Она поглядела на Виктора. Нет, парень был все-таки очень хорош. Да и второй, сообразительный, был тоже, пожалуй, не хуже. Лайза улыбнулась и добавила:

– А зовут меня… Лиза. Лиза Дуна.

И тут же сама поняла, что – да, именно таким и будет отныне ее имя.

Глава третья

1

Что делалось на поверхности, в Городе представляли себе плохо. На все осторожные вопросы, которые народ из окружения Ховрина решался задавать этой самой Лизе…Эли… или как там ее, ну, которая была назначена азерскому антикризисному комитету в полномочные представители вице-короля – слишком красивая женщина для того, чтобы быть умной или, хотя бы, просто толковой… – так вот, на все эти вопросы она, улыбаясь, отвечала непонятным: "Все хорошо, прекрасная маркиза, за исключеньем пустяка". Почему "маркиза", что за маркиза и какой именно пустяк она при этом имела в виду – поди, попробуй догадаться.

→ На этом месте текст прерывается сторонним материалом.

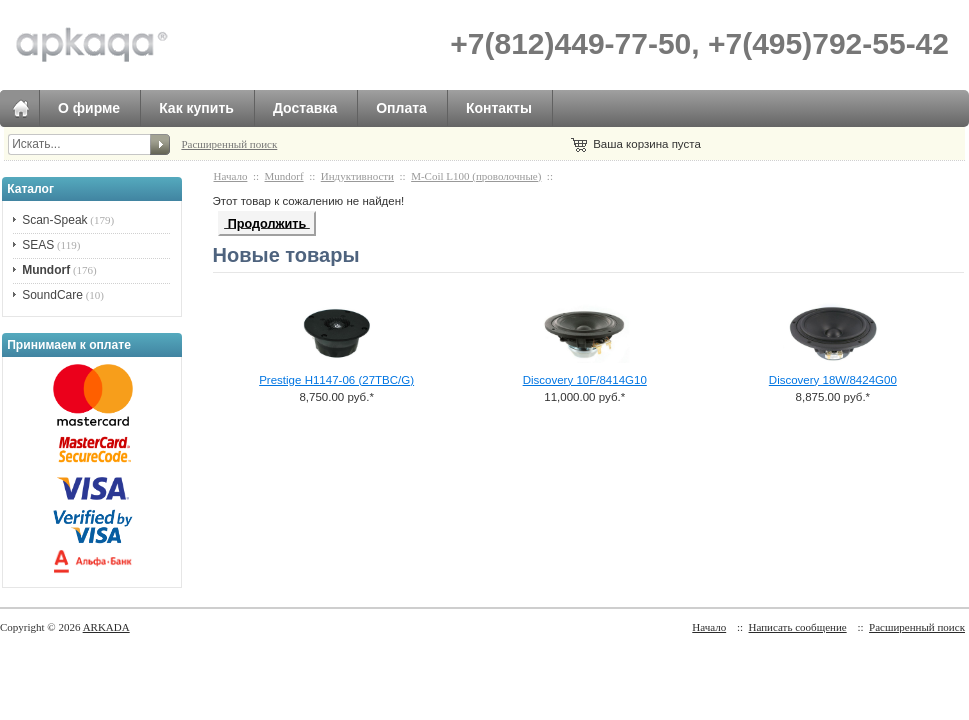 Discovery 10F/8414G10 (585, 380)
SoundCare (52, 295)
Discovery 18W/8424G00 (833, 380)
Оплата (401, 108)
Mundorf (284, 176)
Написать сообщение (798, 627)
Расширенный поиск (229, 144)
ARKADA (106, 627)
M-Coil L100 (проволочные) (476, 176)
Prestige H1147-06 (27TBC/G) (336, 380)
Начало (231, 176)
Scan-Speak (54, 220)
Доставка (305, 108)
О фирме (89, 108)
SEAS (38, 245)
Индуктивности (357, 176)
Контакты (499, 108)
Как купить (196, 108) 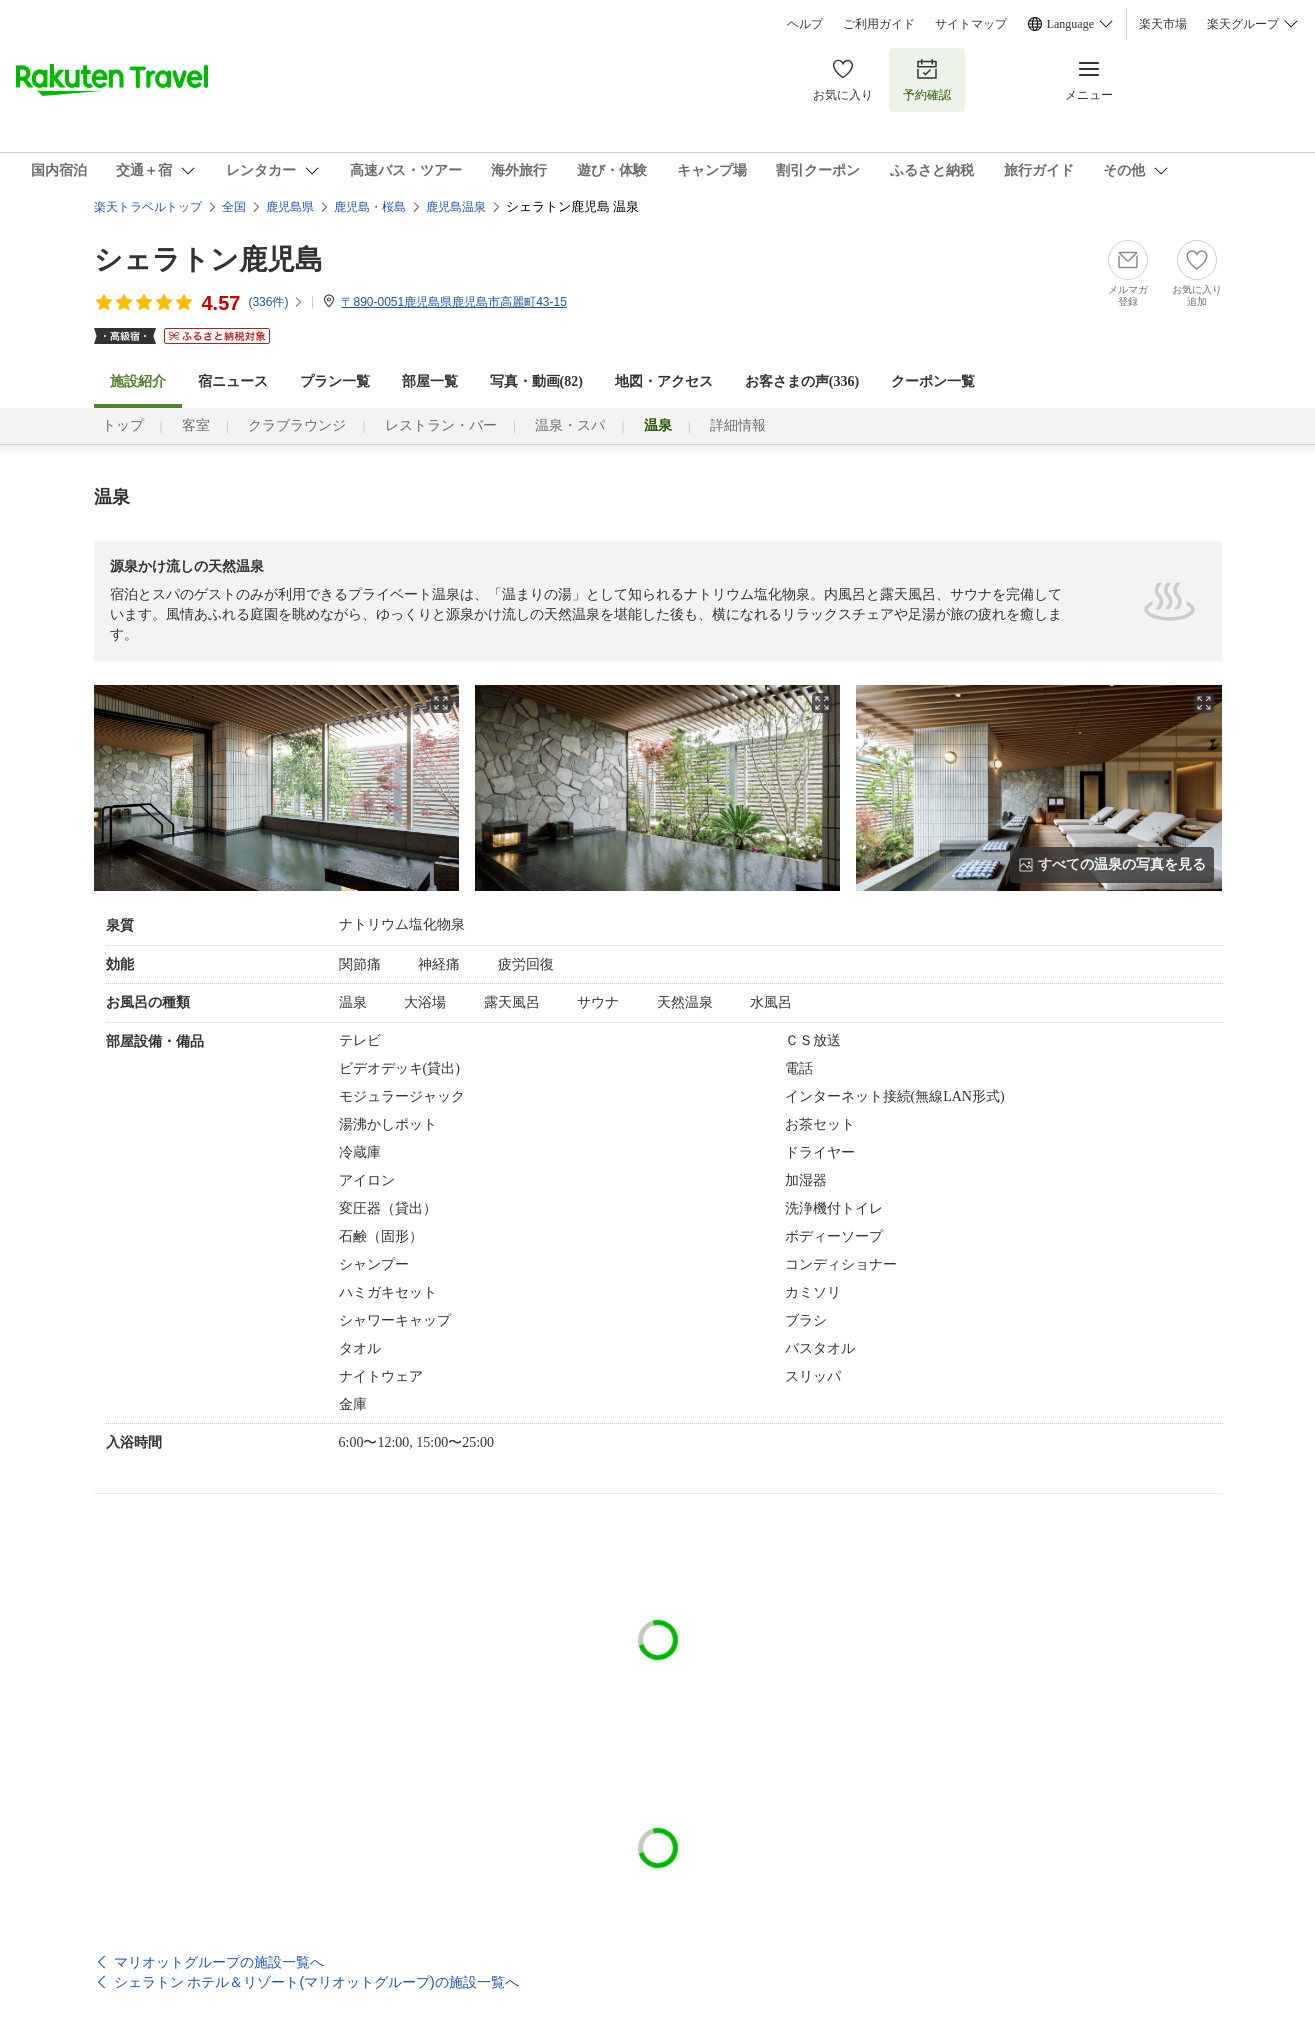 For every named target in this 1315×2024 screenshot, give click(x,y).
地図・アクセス (664, 381)
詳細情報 (738, 425)
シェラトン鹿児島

Генерал Жарко-второй, бывший бравый вояка, явочным порядком оказавшийся во главе всю прошлую жизнь им надменно презиравшейся санации, только вздыхал и ярился, ярился и вздыхал. Вздыхал, когда представлял себе, как хохотали бы старые боевые товарищи над его превращением в гоблина-держиморду, а яриться у него были и более веские основания. Сил не было смотреть на эту пародию на вооруженные силы – жуликоватых и бестолковых кадровых азерских санаторов. Да и на мальчиков Гронкса, если уж быть честным с самим собой, глаза бы не смотрели при всем их задоре, юношеском максимализме и энтузиазме, разогретом до белого каления звездами, щедро посыпавшимися на погоны.

Генерал, простая душа, для которого законы тактики – не говоря уже о законах стратегии – были выше законов природы, никак не мог взять в толк, почему вести переговоры с самопровозглашенной городской администрацией вице-король поручил этой слишком красивой и слишком молодой особе? Почему до сих пор в Городе не появились оккупационные войска? Почему на Город не наложена контрибуция, в конце концов? Все те художества и безобразия, что устроила на поверхности старая администрация, надо было исправлять, а на какие шиши, извините?

Генерал вернулся из путешествия по поверхности на свой седьмой уровень – теперь-то уж точно свой! – обескураженный, вздрюченный и очень-очень злой. И было от чего. Воистину, инициатива наказуема, и быть ему теперь главою азерских санаторов, пока кто-нибудь из этих умников – либо Гронкс, либо Стратег достаточно не заматереют. Вот уж влип, так влип.

Как только курсантами Гронкса были разблокированы шмон-тоннели, генерал, оставив нижние этажи практически без сколько-нибудь серьезного прикрытия, ударил по мятежному верху с такой силой и беспощадностью, что мятеж оказался практически прихлопнут чуть ли не в мгновение ока.

Санаторы, натерпевшиеся страха за время сидения в осаде, да и сейчас еще в собственной судьбе абсолютно не уверенные – как-то еще посмотрят на их прошлые художества победители? – вымещали теперь весь свой страх и всю неуверенность в собственном завтра на беднягах люмпенах. Мальчики Гронкса, потерявшие столько товарищей во время марш-броска вниз и, особенно, при преследовании грузопоезда, отставать в этом деле от старших товарищей совсем не желали. К тому же, генерал сделал вид, будто собирается гнать мятежников в Северную шахту. Как только мятежники это уразумели, они в дикой панике устремились наверх с такой скоростью, что не сразу очухались и пришли в себя, даже вылетев на поверхность. Причем кое-кто из них, подтверждая мнение давешнего "смельчака", оказался настолько глуп, что попробовал "наехать" на первых переселенцев, представлявших собой подготовленные и обученные Айно боевые подразделения.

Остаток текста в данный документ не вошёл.